Reggie chucked a cigar case across to him.
“Have you seen your new cousin yet?” asked Percy.
“Who? Oh, Lady Hayes. No, I haven’t. She’s perfectly lovely, isn’t she?”
“Eva has always been considered good-looking,” remarked the other solemnly.
“I don’t particularly care for Hayes himself,” said Reggie. “He’s so awfully polite and dried up. But I expect your sister’s made him wake up a bit. I want to know her. Where is she?”
“They’re abroad again, at present. Jim Armine’s with them.”
“Jim Armine?” said Reggie, doubtfully. “That pale chap with a big place in Somersetshire?”
“Probably the same. I don’t know why Eva likes him so. I can’t bear him.”
“He’s an oily sort of fellow,” remarked Reggie, frankly. “But lots of women like him. He’s too clever for me. I’m awfully stupid, you know.”
“They met him abroad on their honeymoon,” said Percy, “and he hung about a good deal, I fancy.”
“I’m blowed if I’ll have another man hanging about on my honeymoon,” said Reggie.
“No; I don’t suppose you will. It does see
m one too many to the unbiassed mind. Rather like the serpent in paradise, who was certainly de trop.”
“What serpent?” said Reggie, who was obviously thinking of something else. “Oh, I see, the devil, you mean.”
“No, I didn’t mean the devil exactly; I meant any third person.”
“We’re going shooting to-morrow over the High Croft,” said Reggie, after a pause, in which he had determined, by a rapid mental process, that he was unable to initiate any more statements on the subject of the serpent, “and Gertrude and mother are going to bring us lunch. You and father will have to shoot alone after lunch; I’m going to drive on with Gertrude, just round about and home again.”
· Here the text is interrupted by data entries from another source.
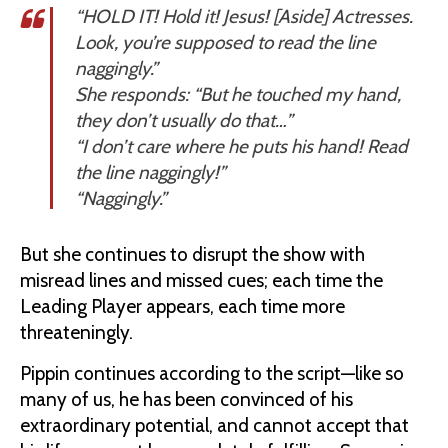
“HOLD IT! Hold it! Jesus! [Aside] Actresses.
Look, you’re supposed to read the line
naggingly.”
She responds: “But he touched my hand,
they don’t usually do that…”
“I don’t care where he puts his
hand
! Read
the line naggingly!”
“Naggingly.”
But she continues to disrupt the show with
misread lines and missed cues; each time the
Leading Player appears, each time more
threateningly.
Pippin continues according to the script—like so
many of us, he has been convinced of his
extraordinary potential, and cannot accept that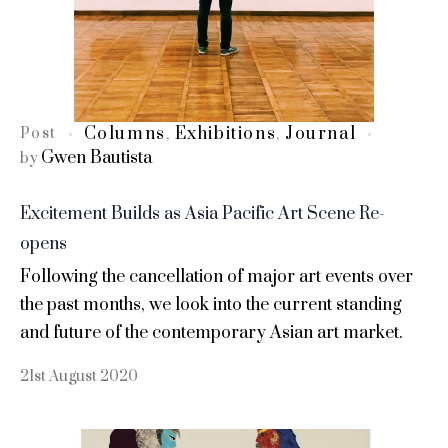
Columns
Exhibitions
Journal
Post
,
,
Gwen Bautista
by
Excitement Builds as Asia Pacific Art Scene Re-
opens
Following the cancellation of major art events over
the past months, we look into the current standing
and future of the contemporary Asian art market.
21st August 2020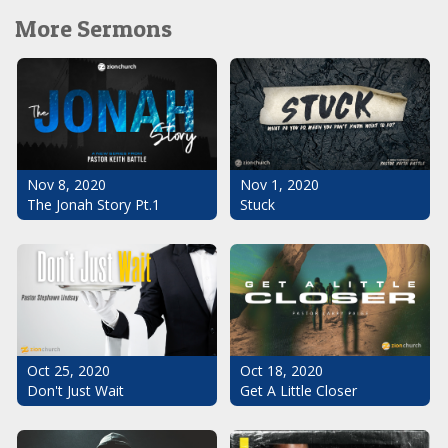
More Sermons
Nov 1, 2020
Nov 8, 2020
Stuck
The Jonah Story Pt.1
Oct 25, 2020
Oct 18, 2020
Don't Just Wait
Get A Little Closer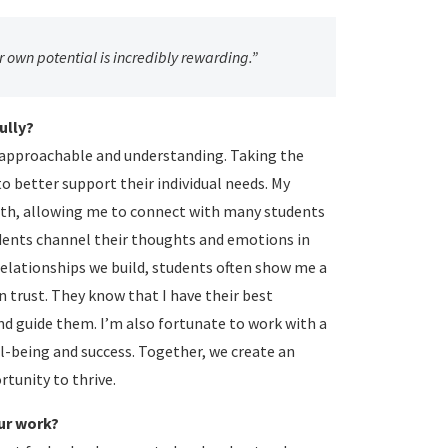
 own potential is incredibly rewarding.”
ully?
g approachable and understanding. Taking the
o better support their individual needs. My
ngth, allowing me to connect with many students
students channel their thoughts and emotions in
relationships we build, students often show me a
 trust. They know that I have their best
and guide them. I’m also fortunate to work with a
l-being and success. Together, we create an
tunity to thrive.
ur work?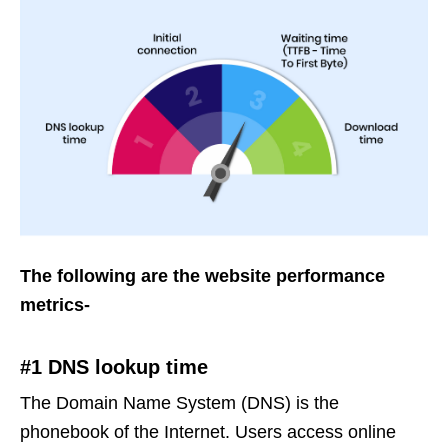
The following are the website performance
metrics-
#1 DNS lookup time
The Domain Name System (DNS) is the
phonebook of the Internet. Users access online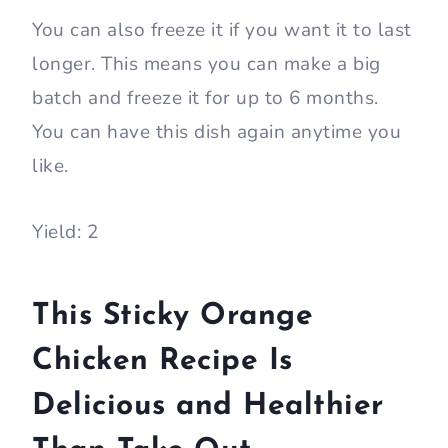
You can also freeze it if you want it to last
longer. This means you can make a big
batch and freeze it for up to 6 months.
You can have this dish again anytime you
like.
Yield: 2
This Sticky Orange
Chicken Recipe Is
Delicious and Healthier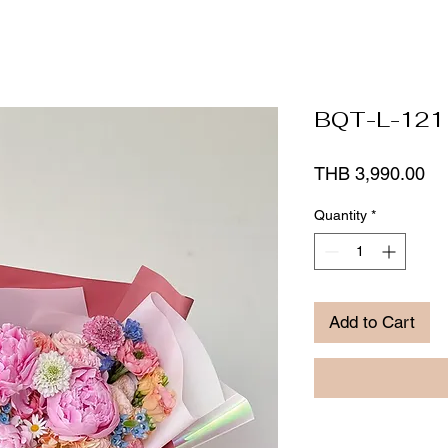
BQT-L-121
Pr
THB 3,990.00
Quantity
*
Add to Cart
Gertrude Carston certainly seemed a most desirable partner for Reggie; they were really both of them detestably lucky people. She had considerable beauty, of a large, breezy order; she was quite as adorably child-like as he, and showed quite as few signs of any tendency to grow up. She was fond of hunting, lawn-tennis, animals, loud hymns, anything, in fact, of a pronounced and intelligible stamp; she was quite ridiculously fond of Reggie, and they both behaved in the foolish, delightful manner in which people in such a predicament do behave. They had both settled to get up early the next morning and have a short walk before breakfast, which was not till a quarter to ten, but in the morning they both felt it quite impossible to do so, and came down feebly a few minutes after the gong had sounded, and pretended that they had been up an immense time waiting for the other, till that particularly flimsy falsehood broke down, and they both laughed prodigiously. It was obviously a good, honest love-match; for each of them only the other existed, in no ethereal, mysterious form, but simply as a capital, honest human being, lovable in every part. There were no regrets, no unsatisfied longings, no sentimental, half-morbid affection that was exacting or jealous. Love, like Janus of old, is a two-headed god. On some he smiles, to others his eyes are full of strange, bewildering doubts; on his lips there is a smile that is half a sigh, that wakes at times a tumultuous happiness, a bitter aching at others, and never brings content. That love may be more complex, more worthy of the agonised questionings with which men and women have worshipped him, more deserving of the reproach, the longing, the dread, the reviling, that has found its expression in bitter verses and heart-broken epigrams, but the simple, smiling face is there for some to see, and those are blest who see it. Their love may be on a lower level, but it is very sweet, and lies among pleasant gardens and by melodious streams; for such there is no mountain top, compassed about by heaven; earth lies about them, not beneath them, and for them there is no painful climbing, no bleeding hands or panting breasts, and perhaps, at the top, nothing but clouds and cold, palpable mist.